Now that we have a basic tokenizer, the next step in the compilation process is parsing into the Abstract Syntax Tree! This is one of the harder areas of the compilation, especially if you’ve never written a parser before. I would strongly recommend reading about recursive descent parsing. Before we talk about the parsing process however, let’s look at the AST.

The Abstract Syntax Tree

The first thing to realize about the abstract syntax tree is that it is simply a cluster of Nodes. Each Node may or may not point to other nodes. It’s fairly easy to represent the AST as a collection of Polymorphic nodes that inherit from the base ASTNode.

struct ASTNode {
        virtual ~ASTNode() = default;
        static auto parse(TokenIterator &it) -> std::unique_ptr<ASTNode>;
        virtual auto codegen() -> Value * = 0;
};

This structure defines our ASTNodes as a base class with two methods, parse, and codegen(). The parse() method will take in an iterator over the Tokens and return a unique pointer to a Node. The codegen() method will output some functional value (LLVM’s Intermediate Representation Values) that we can use to piece together our code.

For example, a Function is composed of two nodes, a Prototype (which needs to generate its own IR) and a Body, which is a block of ASTNodes.

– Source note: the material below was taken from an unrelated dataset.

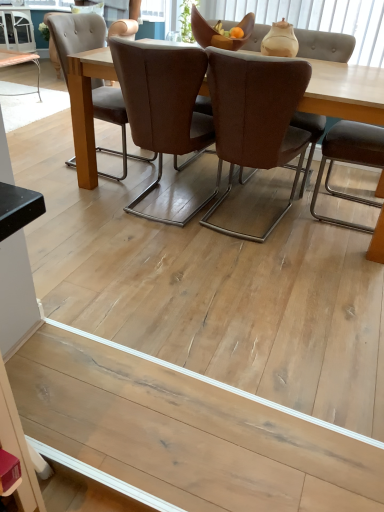 Locate an element on the screen. The image size is (384, 512). free space between brown leather chair at center, positioned as the 3th chair in right-to-left order, and brown fabric chair at center, which ranks as the 2th chair in right-to-left order is located at coordinates (x=208, y=230).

struct FunctionASTNode : public ASTNode {
        std::unique_ptr<PrototypeASTNode> proto;
        std::unique_ptr<BlockASTNode> body;
        FunctionASTNode(std::unique_ptr<PrototypeASTNode> proto,
                        std::unique_ptr<BlockASTNode> body)
                : proto(std::move(proto))
                , body(std::move(body))
        {
        }

        static auto parse(TokenIterator &it) -> std::unique_ptr<ASTNode>;
        auto codegen() -> Value * override;
};

Parsing

By implementing this format, we make the creation of a parser pretty much trivial from the standpoint of actually running “parse”. We just need to define a list of ASTNodes (e.g. a module / program) and parse until we find an EOF token.

auto parseCodeModule(std::vector<Token> &tokens) -> std::unique_ptr<CodeModule> {
        auto module = std::make_unique<CodeModule>();
        auto it = tokens.begin();
        while (it != tokens.end()) {
                module->nodes.push_back(ASTNode::parse(it));
        }

        return module;
}

Now each ASTNode runs through a parse tree starting at the base ASTNode.

auto ASTNode::parse(TokenIterator &it) -> std::unique_ptr<ASTNode>
{
        switch (it->type) {
        case TokenType::Extern:
                return ForeignFunctionASTNode::parse(it);

        case TokenType::Fn:
                return FunctionASTNode::parse(it);

        case TokenType::Eof:
                it++;
                return nullptr;

        default:
                throw std::runtime_error("Unexpected token at " +
                                         std::to_string(it->line) + ":" +
                                         std::to_string(it->column));
        }
}

Each individual ASTNode has a more detailed parse function depending on what was found. For example foreign functions defined by extern fn name(arg: type) rtype; will call a helper method called expect that throws an error and position if a syntactic violation has been committed.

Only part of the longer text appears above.